Top technology services companies across the world such as IBM and Accenture have grappled with the problem of high employee turnover in an industry that typically witnesses high attrition rates. (Economic Times)
However, with the emergence of predictive algorithms and tools that crunch data in seconds and provide crucial insights and indicators into employee behaviour, IT companies may finally have found a solution to the problem of attrition. And the likes of IBM are investing heavily on such predictive analytical tools, as they look to save hundreds of millions of dollars annually, which otherwise is wasted on hires that may not have been the best fit for the company in the first place.
“You can do an analysis and you can look at whether the benefits in your compensation program is really targeted at the people who are the most productive and the most likely to stay because you can spend a lot of money on people who have a low probability of staying with you,” said Kevin Cavanaugh, vice president for Smarter Workforce Engineering at IBM. “So you’re largely going to be wasting that compensation. And we’ve done some work in IBM where we found that we could save millions of dollars by targeting our benefits and compensation for the people who are most productive and most likely to stay with us,” Cavanaugh told ET on Thursday.
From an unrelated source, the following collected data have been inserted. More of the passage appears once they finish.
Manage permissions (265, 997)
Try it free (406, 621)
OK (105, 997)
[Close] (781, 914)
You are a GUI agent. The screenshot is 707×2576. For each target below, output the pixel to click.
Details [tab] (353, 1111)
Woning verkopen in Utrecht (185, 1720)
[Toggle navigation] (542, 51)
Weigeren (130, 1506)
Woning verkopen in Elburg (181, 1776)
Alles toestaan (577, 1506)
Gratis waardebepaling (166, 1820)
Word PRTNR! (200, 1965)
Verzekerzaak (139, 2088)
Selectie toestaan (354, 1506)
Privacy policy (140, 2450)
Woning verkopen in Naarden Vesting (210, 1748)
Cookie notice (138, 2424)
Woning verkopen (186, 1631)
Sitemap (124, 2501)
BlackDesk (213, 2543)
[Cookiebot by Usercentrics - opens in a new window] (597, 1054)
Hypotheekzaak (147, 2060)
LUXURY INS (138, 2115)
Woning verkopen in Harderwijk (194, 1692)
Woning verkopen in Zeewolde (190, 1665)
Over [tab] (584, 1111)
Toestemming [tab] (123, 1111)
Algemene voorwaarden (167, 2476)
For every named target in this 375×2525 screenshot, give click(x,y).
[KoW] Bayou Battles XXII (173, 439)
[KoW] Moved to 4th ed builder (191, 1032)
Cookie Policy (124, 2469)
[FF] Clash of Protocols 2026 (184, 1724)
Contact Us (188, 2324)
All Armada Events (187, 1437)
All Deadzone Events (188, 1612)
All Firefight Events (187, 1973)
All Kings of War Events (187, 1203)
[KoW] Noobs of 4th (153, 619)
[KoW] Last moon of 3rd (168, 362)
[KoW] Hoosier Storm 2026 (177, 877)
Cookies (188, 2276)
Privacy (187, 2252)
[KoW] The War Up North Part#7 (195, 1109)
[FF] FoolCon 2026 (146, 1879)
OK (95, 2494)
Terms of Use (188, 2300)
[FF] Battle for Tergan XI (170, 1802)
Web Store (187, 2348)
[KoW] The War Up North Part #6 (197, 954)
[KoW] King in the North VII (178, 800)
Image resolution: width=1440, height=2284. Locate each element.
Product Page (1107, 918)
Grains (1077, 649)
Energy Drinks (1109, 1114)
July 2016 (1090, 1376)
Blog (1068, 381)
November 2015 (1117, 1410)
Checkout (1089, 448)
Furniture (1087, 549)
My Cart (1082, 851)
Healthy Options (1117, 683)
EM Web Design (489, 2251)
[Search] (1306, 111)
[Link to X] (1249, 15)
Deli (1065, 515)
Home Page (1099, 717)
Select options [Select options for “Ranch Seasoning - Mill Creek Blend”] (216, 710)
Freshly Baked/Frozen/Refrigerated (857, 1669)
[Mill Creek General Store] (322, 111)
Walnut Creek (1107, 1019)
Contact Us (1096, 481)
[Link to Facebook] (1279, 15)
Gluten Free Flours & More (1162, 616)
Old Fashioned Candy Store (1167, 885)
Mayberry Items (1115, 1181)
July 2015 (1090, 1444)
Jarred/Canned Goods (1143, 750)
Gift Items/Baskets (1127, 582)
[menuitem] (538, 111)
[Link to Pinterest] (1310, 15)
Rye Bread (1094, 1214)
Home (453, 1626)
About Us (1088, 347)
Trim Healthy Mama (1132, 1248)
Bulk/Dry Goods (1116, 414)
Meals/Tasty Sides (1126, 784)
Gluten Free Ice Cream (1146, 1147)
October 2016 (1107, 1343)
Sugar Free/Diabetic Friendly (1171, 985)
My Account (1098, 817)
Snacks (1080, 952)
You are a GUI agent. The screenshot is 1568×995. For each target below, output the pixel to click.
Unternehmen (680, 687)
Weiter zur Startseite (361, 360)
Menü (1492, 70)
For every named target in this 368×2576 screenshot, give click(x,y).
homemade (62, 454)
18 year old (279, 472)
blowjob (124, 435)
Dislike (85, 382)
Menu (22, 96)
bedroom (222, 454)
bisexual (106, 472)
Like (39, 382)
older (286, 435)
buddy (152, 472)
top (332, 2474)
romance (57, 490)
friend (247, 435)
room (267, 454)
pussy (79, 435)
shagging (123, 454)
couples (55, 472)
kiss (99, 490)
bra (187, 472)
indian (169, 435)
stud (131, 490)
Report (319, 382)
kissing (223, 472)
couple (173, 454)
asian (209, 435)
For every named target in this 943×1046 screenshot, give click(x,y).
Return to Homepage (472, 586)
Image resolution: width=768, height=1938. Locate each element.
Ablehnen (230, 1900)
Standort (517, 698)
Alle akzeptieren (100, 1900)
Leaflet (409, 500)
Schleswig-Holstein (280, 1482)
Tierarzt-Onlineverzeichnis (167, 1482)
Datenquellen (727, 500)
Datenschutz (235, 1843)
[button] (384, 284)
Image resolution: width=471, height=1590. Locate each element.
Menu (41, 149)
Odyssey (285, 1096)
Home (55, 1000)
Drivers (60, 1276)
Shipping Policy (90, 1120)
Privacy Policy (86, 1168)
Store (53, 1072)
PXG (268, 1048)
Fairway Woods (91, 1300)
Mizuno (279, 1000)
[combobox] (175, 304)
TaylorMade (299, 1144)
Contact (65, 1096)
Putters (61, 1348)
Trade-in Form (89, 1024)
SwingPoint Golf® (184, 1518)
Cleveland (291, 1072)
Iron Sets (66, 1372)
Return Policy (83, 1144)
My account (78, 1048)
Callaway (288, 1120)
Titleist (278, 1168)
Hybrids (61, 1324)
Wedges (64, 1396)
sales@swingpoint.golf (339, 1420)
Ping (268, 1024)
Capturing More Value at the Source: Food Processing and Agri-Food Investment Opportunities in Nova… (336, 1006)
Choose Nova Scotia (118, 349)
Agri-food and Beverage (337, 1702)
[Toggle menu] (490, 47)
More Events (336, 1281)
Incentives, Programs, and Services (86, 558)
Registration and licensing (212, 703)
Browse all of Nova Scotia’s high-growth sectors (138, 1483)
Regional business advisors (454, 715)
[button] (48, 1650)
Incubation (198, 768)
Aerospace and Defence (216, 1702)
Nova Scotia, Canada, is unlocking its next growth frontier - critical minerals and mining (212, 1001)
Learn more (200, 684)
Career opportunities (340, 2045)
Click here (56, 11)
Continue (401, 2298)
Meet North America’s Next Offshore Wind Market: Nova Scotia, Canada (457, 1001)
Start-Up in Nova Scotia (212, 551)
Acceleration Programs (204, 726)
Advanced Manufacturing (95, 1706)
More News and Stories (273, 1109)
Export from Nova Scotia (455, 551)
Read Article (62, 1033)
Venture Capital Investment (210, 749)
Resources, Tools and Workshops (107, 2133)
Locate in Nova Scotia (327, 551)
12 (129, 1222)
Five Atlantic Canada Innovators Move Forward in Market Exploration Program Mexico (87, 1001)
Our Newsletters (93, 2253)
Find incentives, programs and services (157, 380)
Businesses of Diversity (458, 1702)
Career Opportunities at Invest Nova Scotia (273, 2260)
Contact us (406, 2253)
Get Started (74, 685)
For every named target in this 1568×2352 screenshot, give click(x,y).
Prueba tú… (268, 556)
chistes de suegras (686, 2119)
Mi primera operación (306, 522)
Attrition rates are typically higher across the global technology services industry. According to a Deloitte study, in FY15, the highest voluntary attrition across sectors was seen in the IT services sector at 21.9%, whereas the lowest was in the energy and natural resources sector at 10.5%.
Companies like IBM have, therefore, been forced to find newer ways of retaining employees and have had to take a fresh look at traditional technology industry metrics. And the results are starting to show, as companies are now deploying a more strategic approach towards hiring and only investing on talent that is likely to help drive longterm growth. “We’ve saved millions and millions of dollars as a result of (these tools) and we’ve had a stable workforce. We’re pretty sure that we can replicate those capabilities – a lot of this work has been done on a casebycase, company by company basis.
And one of our challenges at this point is to try to find some general models that will bring down the cost of doing this work, so that we can apply it in a less bespoke manner, in a more general manner to help people,” said Cavanaugh. In the past few years, companies have gathered socioeconomic data from incoming engineers such as the educational qualifications of parents and household incomes. Armed with such information, human resource (HR) departments are able to use algorithms and analytics in recruitment.